Whether or not this is true is not the subject of discussion here. I think that this too is a subject of contention and controversy and represents a bridge I’ll burn when I get to it. What really had me thinking is far more concrete than abstract, and far more selfish than grandiose. Because when I show up to rehearsal, I know that what I focus on is still very much notes and rhythms. When I take a rep, my first priority is “don’t flake up” (without the word “flake”). And it seems that on some level, my director is saying that that’s wrong. Obviously it’s important not to make mistakes, but it is not as important as making music musical. And what makes music musical is the minutia, the smallest sips of breath, the contrast between loud and not so loud, the fractions of seconds that space notes. So how are these two things balanced? Human capacity is boundless and incredible in many ways, but I feel like in a rehearsal situation, the number of things that I can focus on a reasonable juggle to effective execution is finite. Additionally, I don’t believe that what he’s suggesting is that one ought to under every circumstance attain mastery of material such that making rhythmic/pitch errors are unthinkable, and one only needs to focus on details, because he explicitly states that given a choice between complete rhythmic/pitch accuracy and appropriately executed detailistic choices, details are more important.

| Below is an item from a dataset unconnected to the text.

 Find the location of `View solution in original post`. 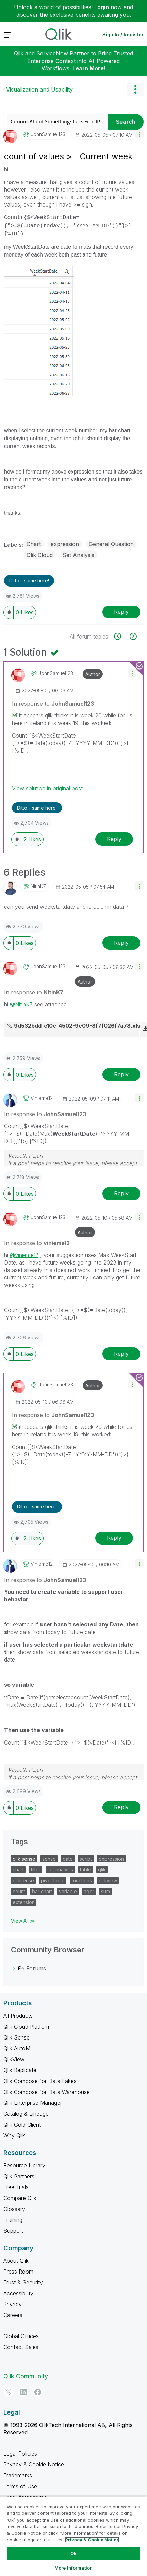 View solution in original post is located at coordinates (47, 788).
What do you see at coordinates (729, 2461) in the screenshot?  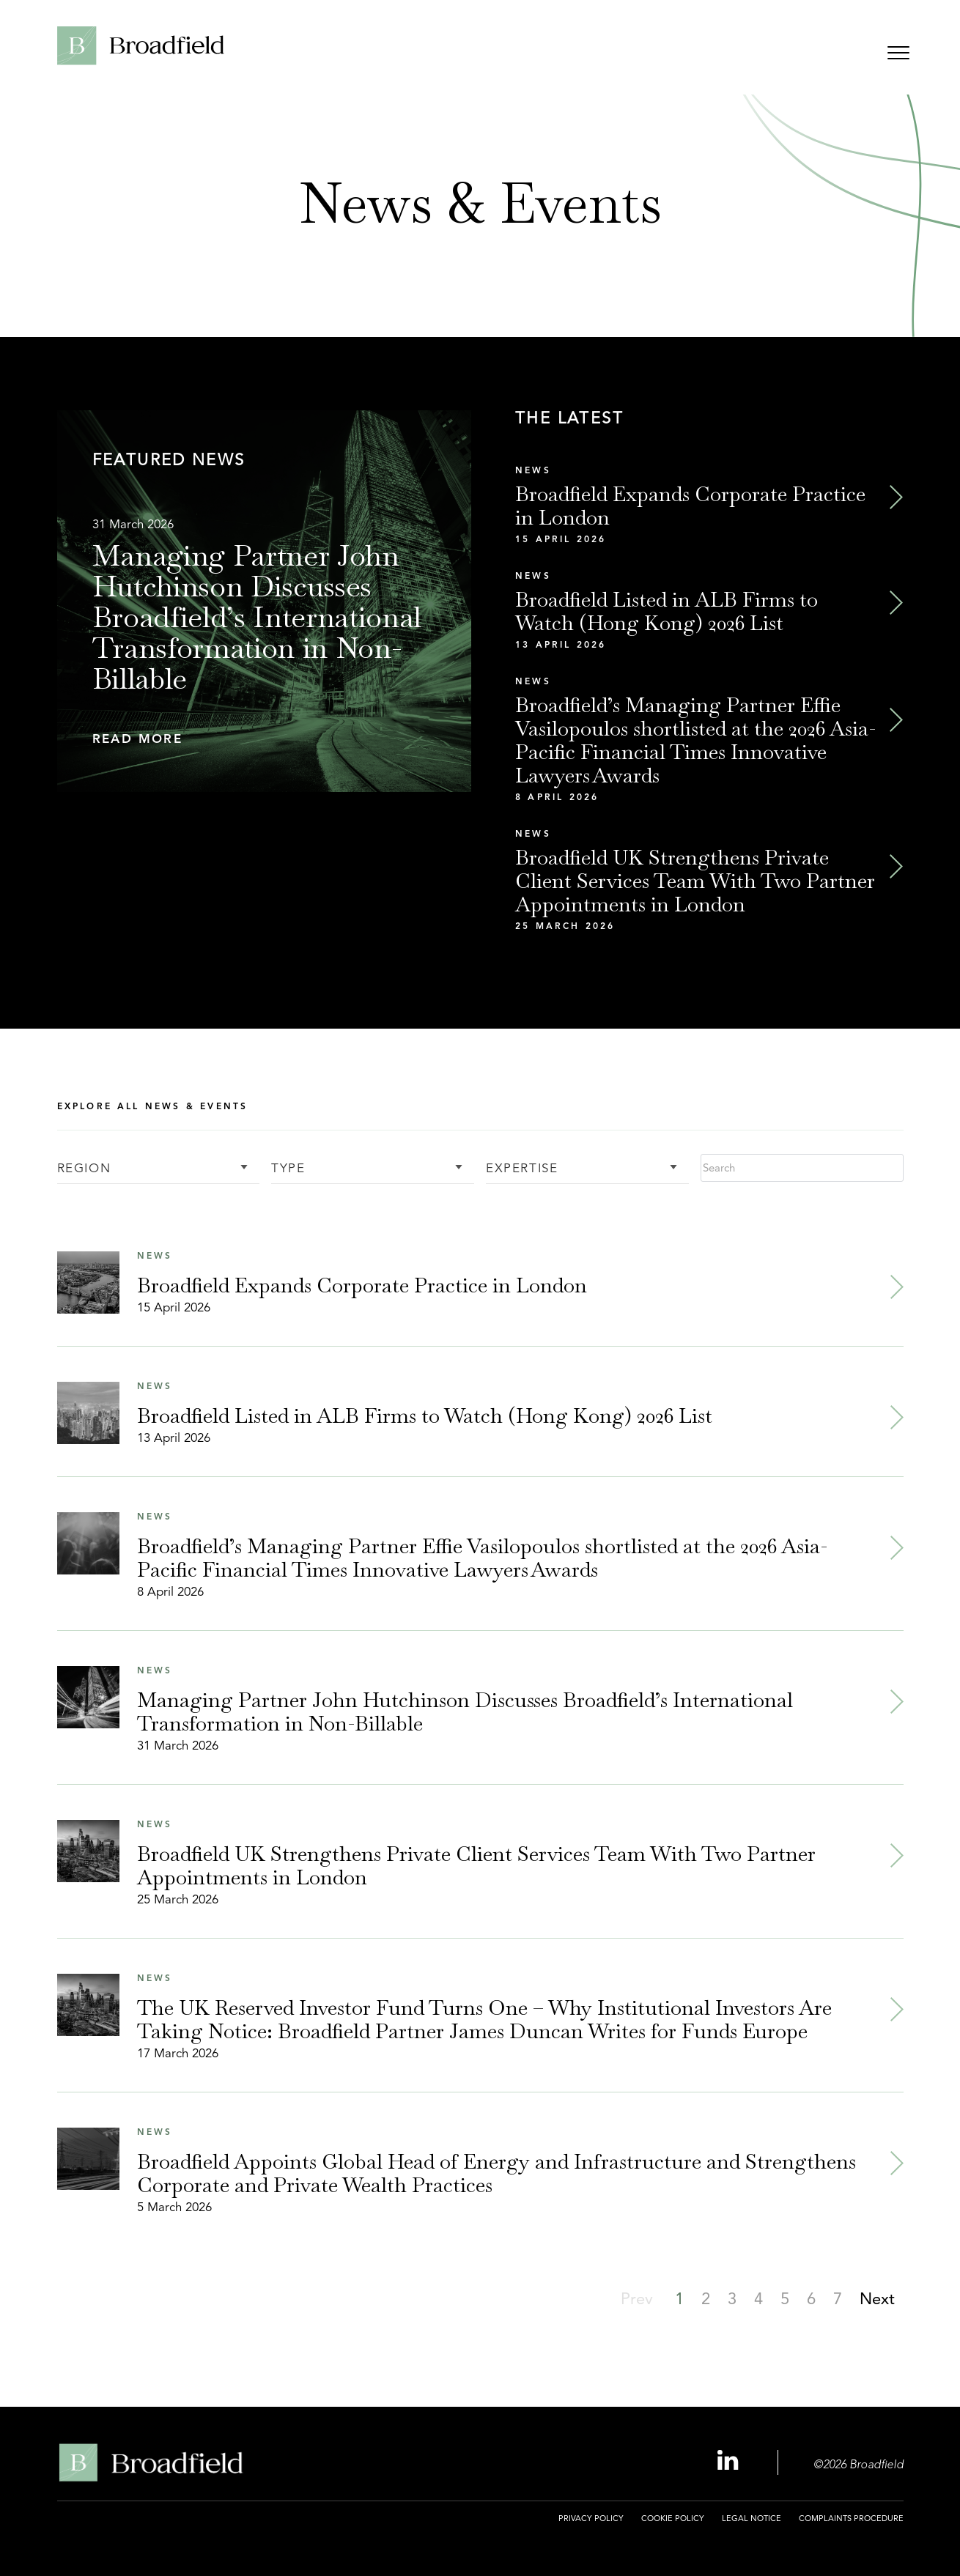 I see `[Linkedin Profile, opens a new window]` at bounding box center [729, 2461].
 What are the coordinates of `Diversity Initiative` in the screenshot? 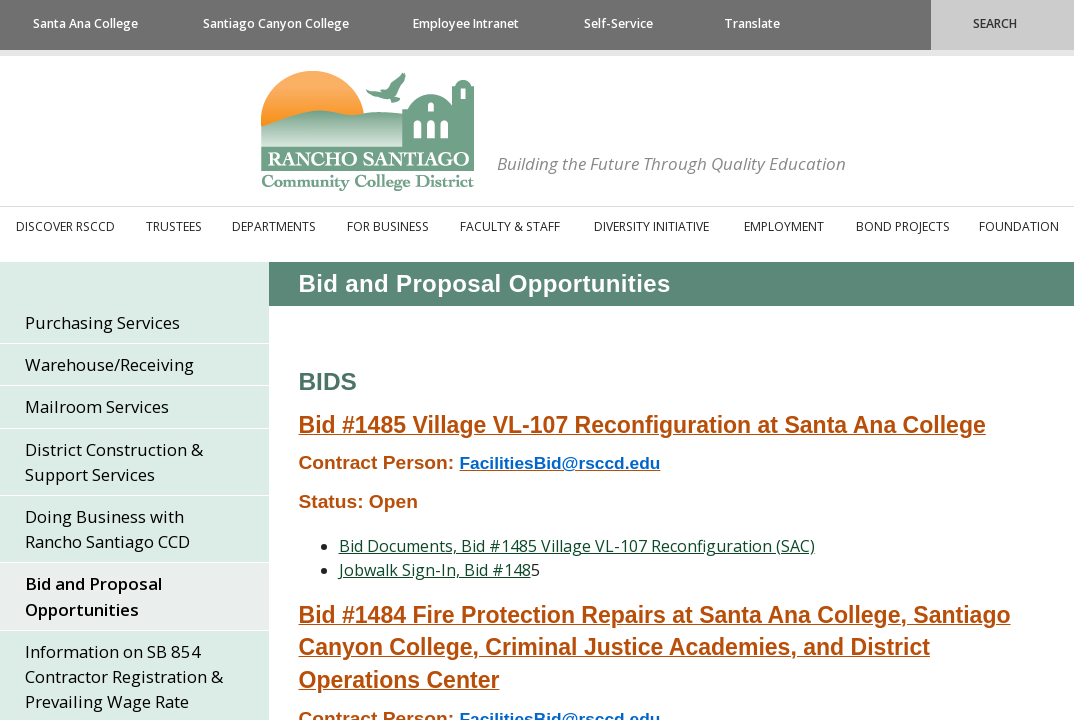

What I’m left to ponder is where is that threshold? What is the appropriate balance between attention to what is on the page and the details of the music? At what point does one decide to pivot from focusing on one to focusing on the other? Frankly, I don’t have an answer to this, but I think that it’s a massively important thing to understand. A similar approach to this concept would be to explore the question of which ensemble would you rather listen to? One that tends towards less precision is stylistic detail or one that tends towards more innaccurate pitches and rhythms? I think for me, the answer would have to be the latter. How I would listen to a band that makes some errors in pitches and rhythms is that these are distractions. They are inclusions or artifacts in a material of fine quality. However, how I would listen to an ensemble that has complete accuracy but no musicality in their details is that the fundamental substance of their performance is not so great as the other ensemble. I suppose that this perception isn’t too far off. How many beginner bands are there where they have complete accuracy in pitch and rhythm? . . . Okay probably not that many, but if they did, would that make them as good as the Chicago Symphony? My point is that what makes a beginner band a beginner band isn’t their accuracy to what is written, it is their understanding and execution of certain musical concepts. I think that what my director aims to teach is that these concepts are expressed through the details. I suppose similarly, what makes a player like Bud Herseth an extraordinary professional isn’t the fact that he allegedly never missed or even chipped a single note, but rather with the level of musicality to which he played.


I don’t know if this will or should in any way translate to my approach to music, because previous to this conversation, I already held both priorities in high regard, and I don’t think that this idea truly disparages the importance of either of them, but merely questions the ultimate importance of any of them.